Glad to help!

 

If memory serves, we don’t actually have a mechanism for sorting facets by values rather than counts. It gets discussed a lot, but the inherent problem is that because facet lists have an arbitrary cut-off, the user interface tends to be rather odd when you sort alphabetically – the idea of “top 30 results” makes sense, but the idea of “first 30 alphabetical results” just tends to look incomplete. If you really want to do this anyway, I can look into the easiest way to make it happen… but so far people usually decide against it.

 

- Demian

 

From: Shepard, Thomas - 1150 - MITLL [mailto:tshepard@ll.mit.edu]
Sent: Monday, June 23, 2014 1:43 PM
To: Demian Katz; Robert Haschart
Cc: solrmarc-tech@googlegroups.com; Tod Olson; vufind-tech@lists.sourceforge.net; vufind-general@lists.sourceforge.net
Subject: RE: [solrmarc-tech] Re: [VuFind-General] vufind import options and mapping files

 

Yes, this second one worked! You’ve come through again for us, Demian!

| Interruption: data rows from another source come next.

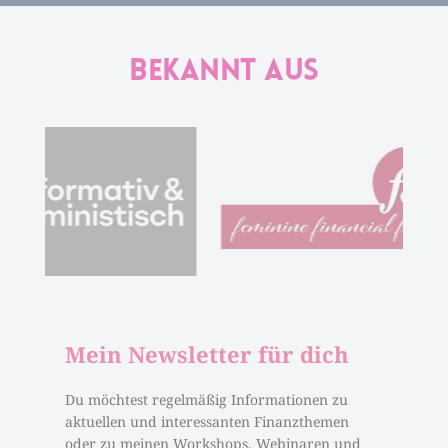
Bekannt aus
Mein Newsletter für dich
Du möchtest regelmäßig Informationen zu
aktuellen und interessanten Finanzthemen
oder zu meinen Workshops, Webinaren und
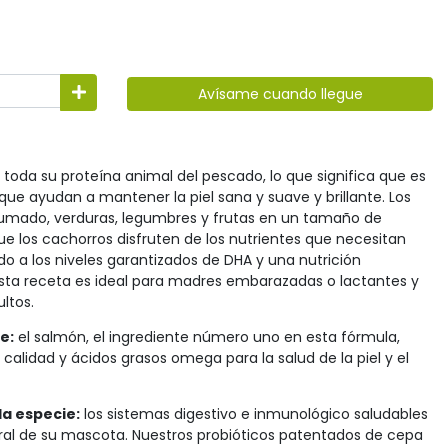
Avísame cuando llegue
 toda su proteína animal del pescado, lo que significa que es
ue ayudan a mantener la piel sana y suave y brillante. Los
umado, verduras, legumbres y frutas en un tamaño de
e los cachorros disfruten de los nutrientes que necesitan
ido a los niveles garantizados de DHA y una nutrición
sta receta es ideal para madres embarazadas o lactantes y
ltos.
e:
el salmón, el ingrediente número uno en esta fórmula,
calidad y ácidos grasos omega para la salud de la piel y el
la especie:
los sistemas digestivo e inmunológico saludables
eral de su mascota. Nuestros probióticos patentados de cepa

The first regex only returned the character string values, and I wanted numbers (83,84, etc).

Anyway, it did exactly as I was hoping, so thanks!

I will be looking into sorting this facet by values, not by counts, but I assume that’s done in factets.ini, right?

Thom

 

From: Demian Katz [mailto:demian.katz@villanova.edu]
Sent: Monday, June 23, 2014 1:04 PM
To: Shepard, Thomas - 1150 - MITLL; Robert Haschart
Cc: solrmarc-tech@googlegroups.com; Tod Olson; vufind-tech@lists.sourceforge.net; vufind-general@lists.sourceforge.net
Subject: RE: [solrmarc-tech] Re: [VuFind-General] vufind import options and mapping files

 

I think you need to account for both the “with parentheses” and “without parentheses” cases. You may be able to do this by putting a ? after each escaped parenthesis in the regex to make them optional. However, there may be some other problems there… I think perhaps your \) should be a \\), and I’m not sure what the \\ u(.*) is about. Are you trying to capture the text that is inside the parentheses, or the text that comes later? Right now, it looks like $1 is going to be text that comes later. Is it possible you actually want something more like this:

 

pattern_map.llgrp.pattern_0 = \\(?([^)]*)\\)?\s+.*=>$1

 

(Ohh, if only regular expressions were actually readable. So useful, but so hard to talk about!)

 

Also, if you’re just looking to remove parentheses entirely, and assuming you’ll never have multiple or out-of-order parentheses, this one might work:

 

pattern_map.llgrp.pattern_0 = ([^(]*)\\(?([^)]*)\\)?(.*)=>$1$2$3

 

- Demian

 

 

From: Shepard, Thomas - 1150 - MITLL [mailto:tshepard@ll.mit.edu]
Sent: Monday, June 23, 2014 12:05 PM
To: Robert Haschart
Cc: solrmarc-tech@googlegroups.com; Tod Olson; Demian Katz; vufind-tech@lists.sourceforge.net; vufind-general@lists.sourceforge.net
Subject: RE: [solrmarc-tech] Re: [VuFind-General] vufind import options and mapping files

 

The pattern_map solution for formats has worked out great!

 

I am now hitting a wall with a similar but simpler problem.

 

Our documents collection stores an organizational or group id in the 100 u and 700 u fields.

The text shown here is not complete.